[Saved entries]

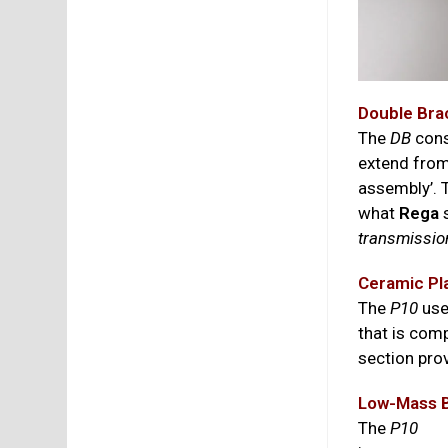
Double Bra
The
DB
cons
extend from
assembly’. T
what
Rega
s
transmissio
Ceramic Pl
The
P10
use
that is com
section prov
Low-Mass B
The
P10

- EXERCISE DESCRIPTION: Going through the records above line by line, transcribe each one exactly and skip any pictures.

- FINAL ANSWER:
Double Bra
The
DB
cons
extend from
assembly’. T
what
Rega
s
transmissio
Ceramic Pl
The
P10
use
that is com
section prov
Low-Mass B
The
P10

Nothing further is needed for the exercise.